Dec. 25 (Bloomberg) -- China’s stocks climbed the most in three weeks, spurred by a second-day drop in benchmark money-market rates after the central bank injected cash into the financial system. The yuan held near a 20-year high.
The Shanghai Composite Index rose 0.6 percent to 2,106.35 at the close, the biggest advance since Dec. 4. Volumes were down 40 percent as most Asian markets shut for the holidays. Oil producer PetroChina Co. and technology companies advanced. The seven-day repurchase rate, a gauge of funding availability in the banking system, slid 86 basis points to 5.58 percent.
China’s central bank conducted its first reverse-repurchase operation in three weeks yesterday, stepping up efforts to provide lenders with cash after the biggest surge in borrowing costs since 2011 sparked a sell-off in Chinese shares traded in Shanghai, Hong Kong and New York.
Lower interest rates have “helped calm the market,” Gao Hui, an analyst at Founder Securities Co., wrote in a note today. “Funding costs will be controlled with the help of fiscal fund transfers before the year-end.”
The People’s Bank of China auctioned 29 billion yuan ($4.8 billion) of seven-day repos yesterday after 300 billion yuan of targeted cash injections last week failed to hold borrowing costs down. The rate tumbled the most since February 2011.
The one-year interest-rate swap, the fixed payment needed to receive the floating seven-day repo rate, was little changed at 4.97 percent today. It touched a record 5.13 percent on Dec. 23, the highest in Bloomberg data going back to 2006.
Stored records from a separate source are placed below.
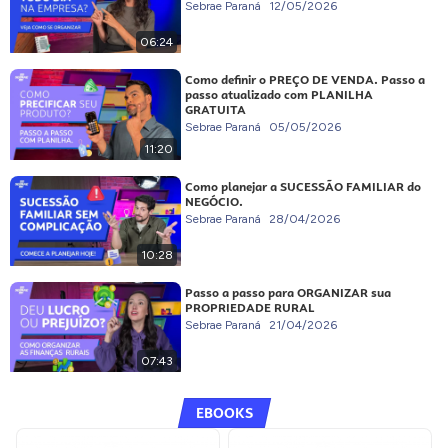
Sebrae Paraná
12/05/2026
06:24
Como definir o PREÇO DE VENDA. Passo a
passo atualizado com PLANILHA
GRATUITA
Sebrae Paraná
05/05/2026
11:20
Como planejar a SUCESSÃO FAMILIAR do
NEGÓCIO.
Sebrae Paraná
28/04/2026
10:28
Passo a passo para ORGANIZAR sua
PROPRIEDADE RURAL
Sebrae Paraná
21/04/2026
07:43
EBOOKS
The CSI 300 Index advanced 0.7 percent to 2,305.11 today. The Bloomberg China-US Equity Index added 0.3 percent in New York yesterday. Hong Kong’s markets are closed for the holidays.
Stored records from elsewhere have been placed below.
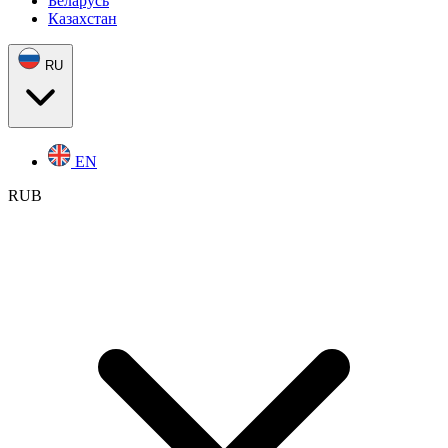
Беларусь
Казахстан
RU
EN
RUB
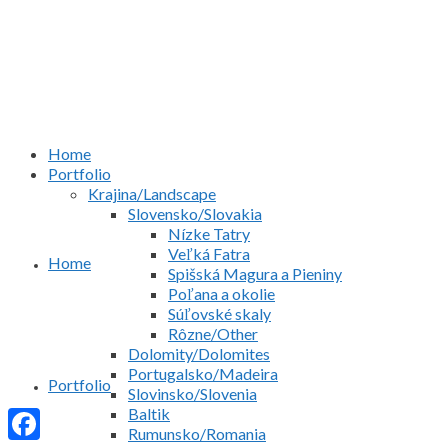
Home
Portfolio
Krajina/Landscape
Slovensko/Slovakia
Nízke Tatry
Veľká Fatra
Home
Spišská Magura a Pieniny
Poľana a okolie
Súľovské skaly
Rôzne/Other
Dolomity/Dolomites
Portugalsko/Madeira
Portfolio
Slovinsko/Slovenia
Baltik
Rumunsko/Romania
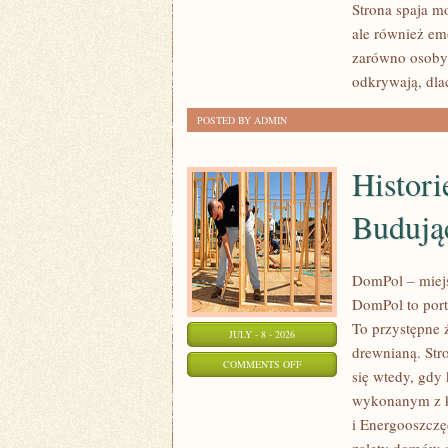
Strona spaja mo
I
ale również em
KONSERWACJA
zarówno osoby 
odkrywają, dl
POSTED BY ADMIN
Histori
Budują
DomPol – miej
DomPol to port
To przystępne ź
JULY - 8 - 2026
drewnianą. Str
ON
COMMENTS OFF
się wtedy, gdy
HISTORIE
wykonanym z k
I
i Energooszczę
DOŚWIADCZENIA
PetroChina advanced 0.7 percent in Shanghai, the biggest gain since Dec. 2. Sanan Optoelectronics Co. jumped 7.1 percent to lead a gauge of technology shares to the biggest advance among industry groups in the CSI 300.
Chinese agriculture stocks rose after Premier Li Keqiang said China has to ensure food self-sufficiency and suitably increase food imports. Grain-seed producer Yuan Longping High-tech Agriculture Co. gained 1.5 percent and Stanley Fertilizer Co. gained 3.9 percent.
“The Chinese central bank’s fund injection is pretty symbolic given the short amount,” said Wang Weijun, a strategist at Zheshang Securities Co. in Shanghai. “We’ll probably see money-market rates stay relatively elevated toward the end of the year. Stocks will be pressured.”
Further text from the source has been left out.